Beijing Walks: Exploring the Heritage
By Don J. Cohn
'The likes of Hong Kong and Taipei have their virtues, but lack 'the script' that tells China's story of the past thousand years,' writes China scholar Don Cohn.
Throughout much of its history, Beijing, or the 'vast curiosity shop', as Cohn puts it, has served as the capital of the empire, be it Mongol, Han, Manchu, republican or communist.
Now, thanks to the frenzy of destruction and reconstruction, Old Peking is crumbling into the dust from which it came. Beijing Walks commemorates what has been lost and celebrates what remains, charting six walking tours of key historic areas of the capital: the Forbidden City, the former Legation Quarter, Beihai Park, the Temple of Heaven, the Confucius Temple and the Summer Palace.

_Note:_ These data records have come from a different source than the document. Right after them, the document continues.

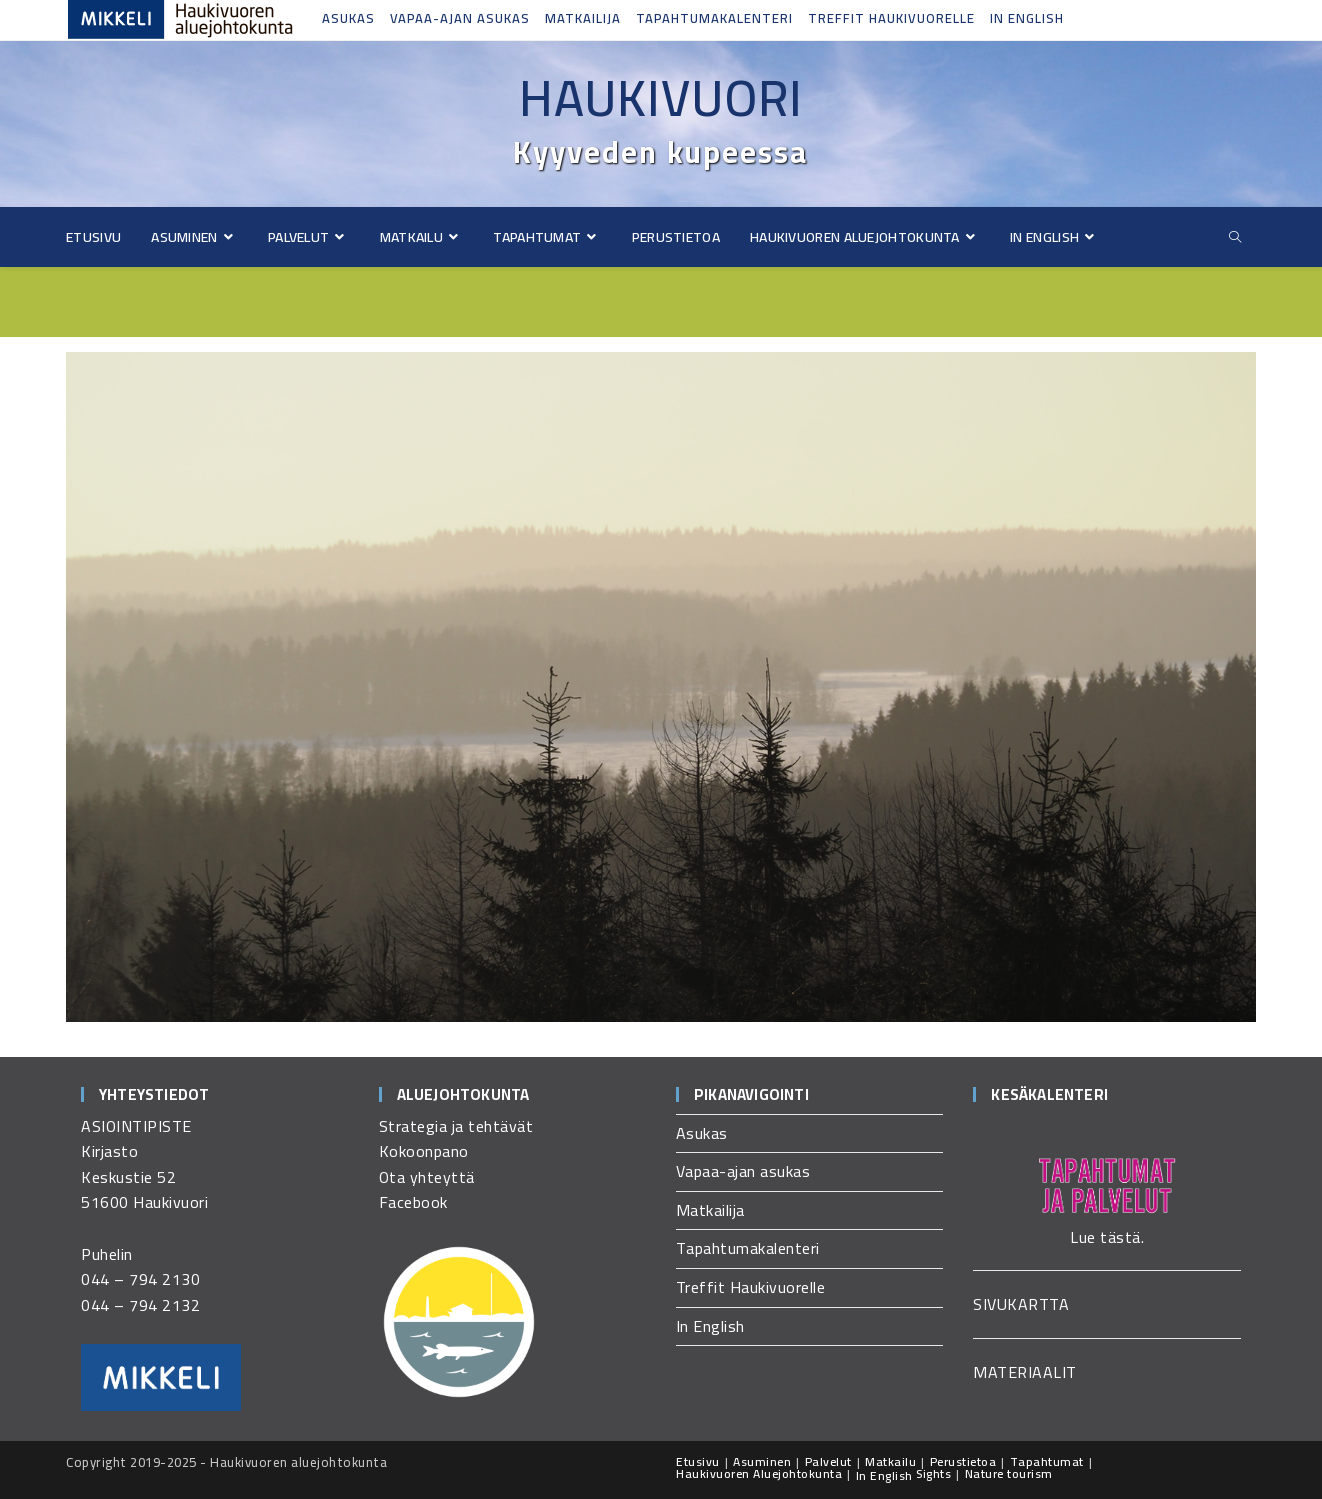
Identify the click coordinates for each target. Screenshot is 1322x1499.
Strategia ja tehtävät (456, 1126)
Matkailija (583, 18)
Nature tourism (1009, 1473)
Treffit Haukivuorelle (891, 18)
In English (1027, 18)
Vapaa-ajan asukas (460, 18)
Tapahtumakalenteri (714, 18)
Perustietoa (963, 1461)
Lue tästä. (1107, 1237)
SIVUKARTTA (1021, 1304)
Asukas (348, 18)
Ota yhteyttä (427, 1177)
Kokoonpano (424, 1151)
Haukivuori (661, 98)
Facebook (413, 1202)
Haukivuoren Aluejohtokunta (759, 1473)
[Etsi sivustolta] (1235, 237)
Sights (933, 1473)
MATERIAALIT (1025, 1372)
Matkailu (890, 1461)
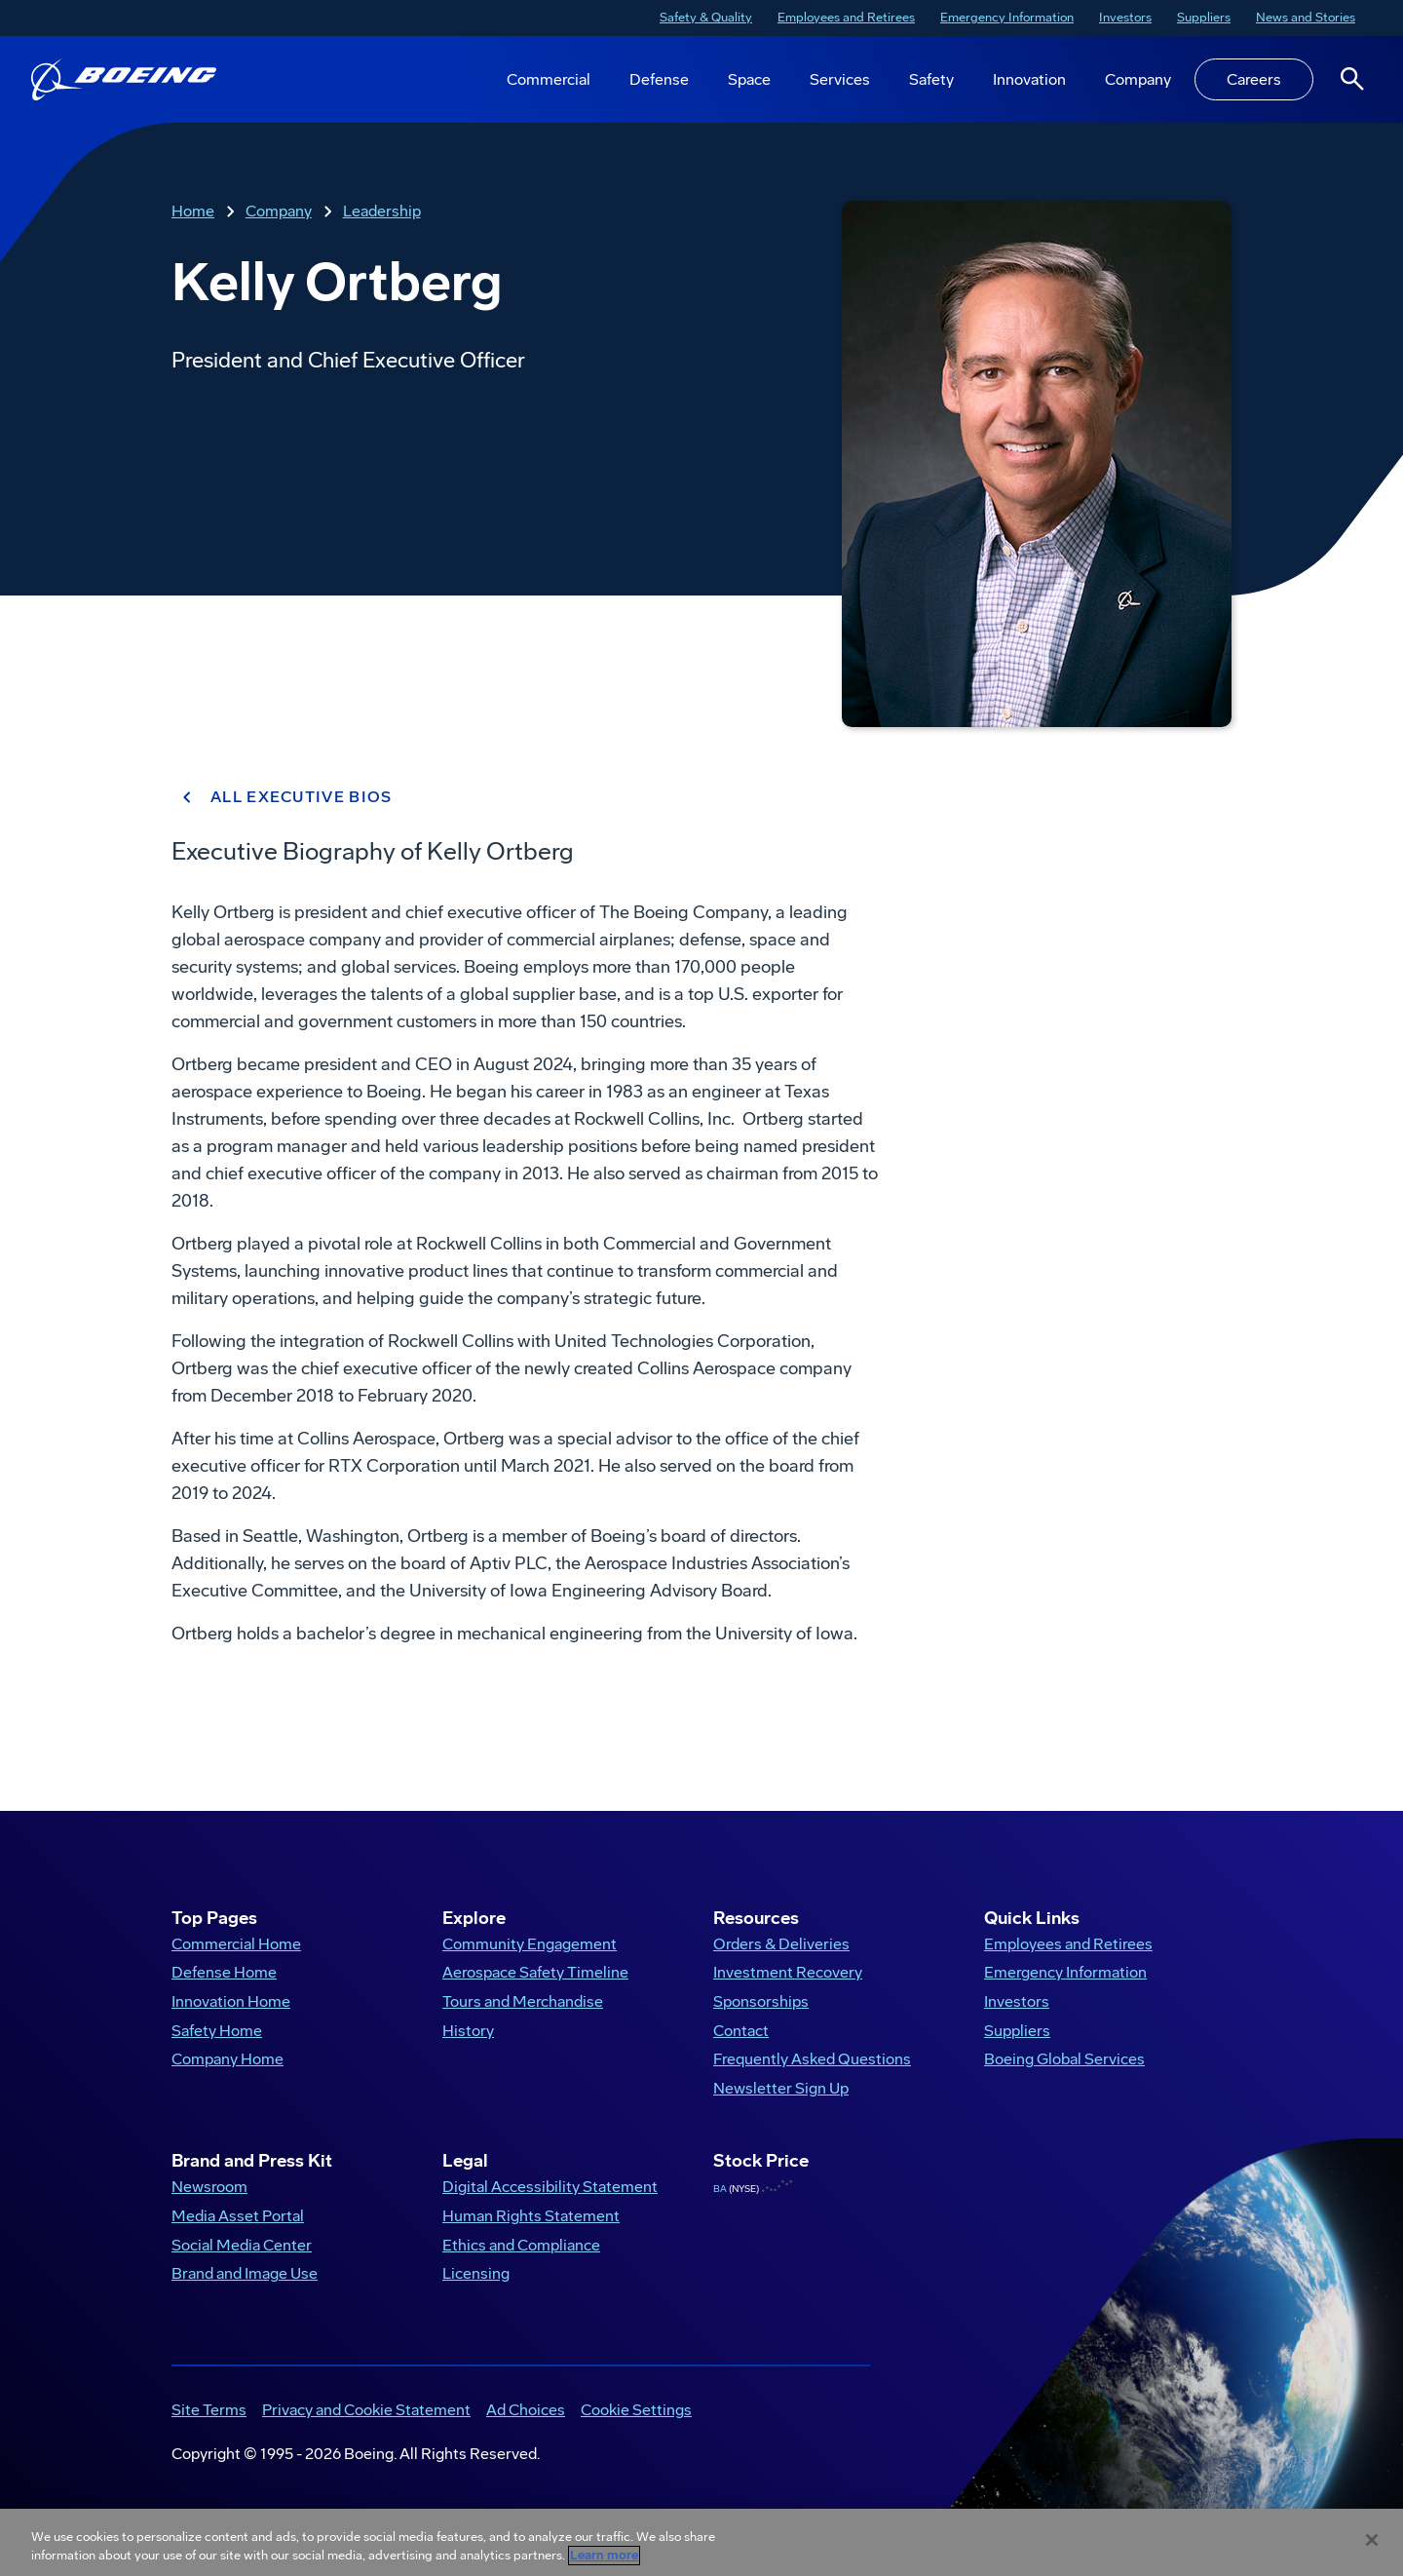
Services (840, 79)
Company (1138, 79)
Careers (1254, 79)
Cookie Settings (636, 2410)
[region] (701, 2542)
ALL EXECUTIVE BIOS (281, 797)
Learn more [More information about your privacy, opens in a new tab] (604, 2555)
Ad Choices (525, 2410)
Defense (659, 79)
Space (749, 79)
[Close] (1371, 2539)
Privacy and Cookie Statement (366, 2410)
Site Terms (208, 2410)
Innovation (1029, 79)
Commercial (548, 79)
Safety (931, 79)
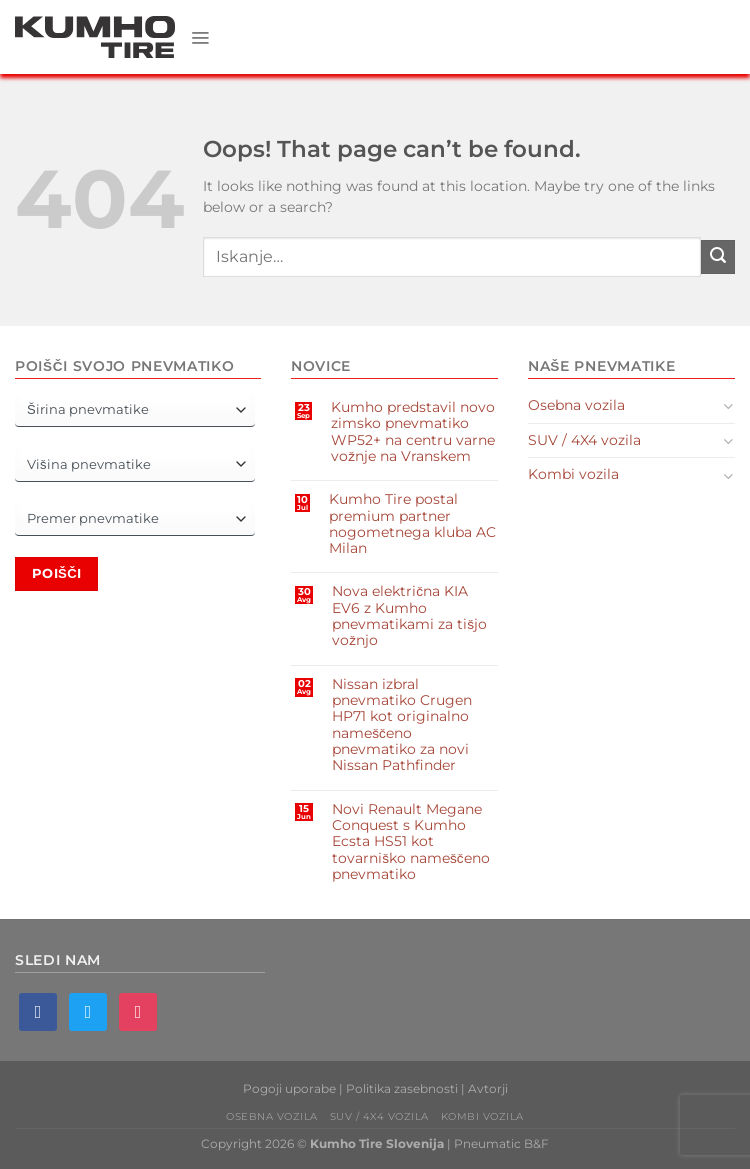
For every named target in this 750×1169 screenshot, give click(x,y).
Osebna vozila (576, 405)
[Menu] (200, 37)
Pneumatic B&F (501, 1143)
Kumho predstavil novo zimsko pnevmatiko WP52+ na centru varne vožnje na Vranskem (413, 431)
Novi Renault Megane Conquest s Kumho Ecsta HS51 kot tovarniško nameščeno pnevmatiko (410, 841)
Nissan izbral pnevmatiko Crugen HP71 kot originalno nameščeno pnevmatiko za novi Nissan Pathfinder (402, 725)
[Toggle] (728, 405)
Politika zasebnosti (402, 1088)
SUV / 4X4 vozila (584, 440)
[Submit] (718, 257)
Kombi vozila (573, 474)
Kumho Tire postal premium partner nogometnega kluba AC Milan (412, 523)
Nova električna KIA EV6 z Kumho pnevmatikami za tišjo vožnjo (409, 615)
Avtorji (488, 1088)
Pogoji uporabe (289, 1088)
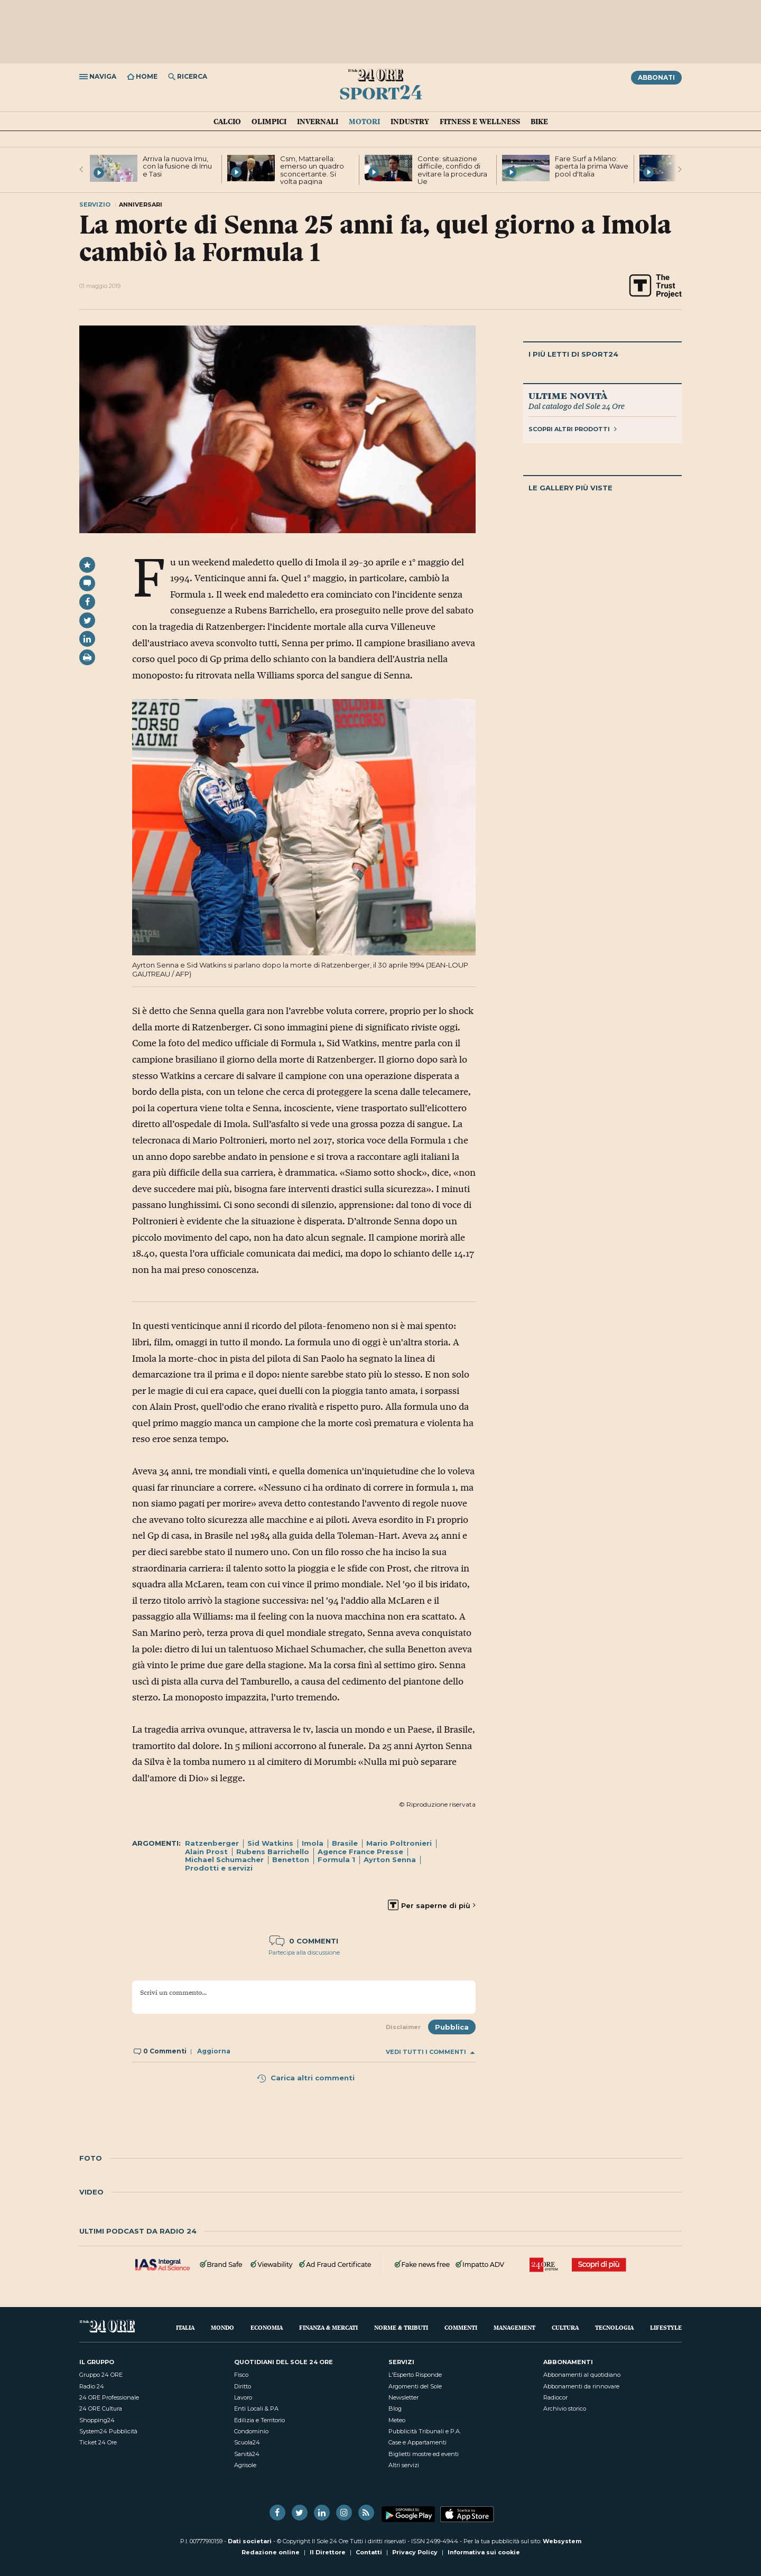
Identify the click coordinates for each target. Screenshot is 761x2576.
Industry (410, 121)
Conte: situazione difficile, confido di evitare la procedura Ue (452, 169)
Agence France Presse (360, 1851)
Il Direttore (328, 2552)
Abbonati (656, 77)
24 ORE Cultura (100, 2408)
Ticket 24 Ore (98, 2442)
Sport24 (380, 92)
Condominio (251, 2431)
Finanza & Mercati (328, 2327)
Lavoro (243, 2397)
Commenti (460, 2327)
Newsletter (403, 2397)
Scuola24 (247, 2442)
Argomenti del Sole (415, 2386)
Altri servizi (403, 2465)
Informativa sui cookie (484, 2552)
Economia (266, 2327)
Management (514, 2327)
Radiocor (555, 2397)
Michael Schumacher (224, 1859)
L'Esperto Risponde (415, 2374)
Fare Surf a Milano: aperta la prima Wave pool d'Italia (591, 166)
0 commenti (304, 1941)
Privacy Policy (415, 2552)
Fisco (241, 2374)
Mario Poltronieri (399, 1843)
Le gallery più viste (570, 487)
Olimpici (269, 121)
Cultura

Cohn lived in Beijing for five years during the early 1980s and has visited the city more than 200 times since. Many of those visits have been tours to the region, which Cohn has led. He has also written, edited or translated more than 50 books, articles and reviews on Chinese culture.
The literary tour transports the reader from brothels to pavilions and temples, stopping off at the Marble Boat and Divine Music Bureau, while still finding time to dissect the love lives of emperors.
In one passage, Cohn describes the damage caused to the Long Corridor. Originally built in the 18th century by Emperor Qianlong for his mother, the corridor has had many makeovers, becoming ever more baroque.
'During the Cultural Revolution, all the bourgeoisie and reactionary figures and scenes in the Long Corridor were covered with white paint in anticipation of replacing them with images of revolutionary heroes, but that was not carried out,' Cohn writes. How strikingly that throwaway sentence conveys the vacuum at the heart of Mao Zedong's grand plan.